Duke Energy, the largest U.S. power utility, announced a major commitment to address climate change by setting a target to achieve net-zero carbon emissions by 2050, with an interim target of 50 percent carbon emission reductions by 2030.
The company’s 2017 goal to reduce carbon emissions 40% by 2030 was one of the industry’s most ambitious at the time. The utility now says “sustained, low natural gas prices and declining costs for renewables and storage” have allowed the company to accelerate that goal.

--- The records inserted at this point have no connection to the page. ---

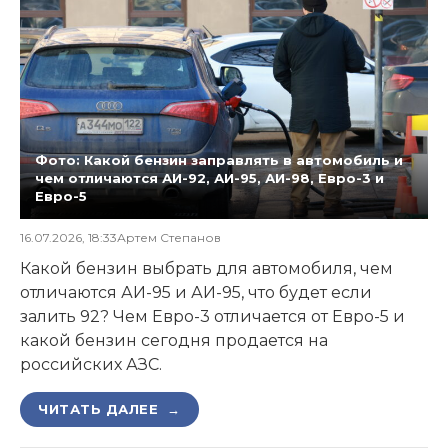
Фото: Какой бензин заправлять в автомобиль и
чем отличаются АИ-92, АИ-95, АИ-98, Евро-3 и
Евро-5
16.07.2026, 18:33
Артем Степанов
Какой бензин выбрать для автомобиля, чем
отличаются АИ-95 и АИ-95, что будет если
залить 92? Чем Евро-3 отличается от Евро-5 и
какой бензин сегодня продается на
российских АЗС.
ЧИТАТЬ ДАЛЕЕ →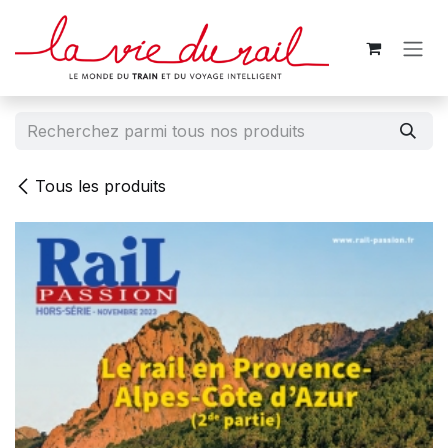
Se rendre au contenu
Tous les produits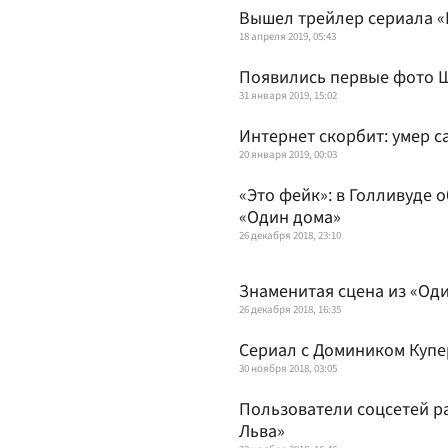
Вышел трейлер сериала 
18 апреля 2019, 05:43
Появились первые фото Ш
31 января 2019, 15:02
Интернет скорбит: умер с
20 января 2019, 00:03
«Это фейк»: в Голливуде
«Один дома»
26 декабря 2018, 23:10
Знаменитая сцена из «Од
26 декабря 2018, 16:35
Сериал с Домиником Куп
30 ноября 2018, 03:05
Пользователи соцсетей р
Льва»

The company will work with regulators and stakeholders in the states it serves and will outline proposed steps in the resource plans it files. Phasing out remaining coal generation will occur gradually and on different timelines in the states Duke Energy serves to protect customer rates and reliability.

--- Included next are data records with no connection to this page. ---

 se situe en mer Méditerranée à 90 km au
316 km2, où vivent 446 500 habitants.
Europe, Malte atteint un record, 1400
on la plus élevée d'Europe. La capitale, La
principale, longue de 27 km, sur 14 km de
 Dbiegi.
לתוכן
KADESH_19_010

How do they get there? Obviously solar and wind and storage, but natural gas got a big shout out as well:
“We’re planning to at least double our portfolio of solar, wind and other renewables by 2025. We’ll continue deploying low-cost natural gas to speed the transition from coal and maintain reliability. New natural gas infrastructure will be required to fuel this transition and balance renewables. We’ll continue expanding energy storage, energy efficiency and electric vehicle infrastructure.”
Some other notes from the announcement:
Nuclear will play a role. “Our nuclear fleet’s nearly 11,000 megawatts of carbon-free generation in the Carolinas is central to our ability to meet these goals. That’s enough energy to serve 7 million homes.”
The grid will get an upgrade. “The company is investing in a multiyear effort to create a smarter and more resilient grid that can protect against extreme weather and cyber or physical attacks. These grid improvements also support adding more renewables, while avoiding outages and providing customers more control over their energy use.”
Following the announcement, As You Sow, a nonprofit that promotes environmental and social corporate responsibility, raised concerns about Duke’s reliance on natural gas.
“It is concerning as recent research from the Rocky Mountain Institute signals that by 2035 more than 90 percent of proposed combined-cycle gas plants would be uneconomic to run versus a clean energy portfolio, demonstrating risk of asset stranding.”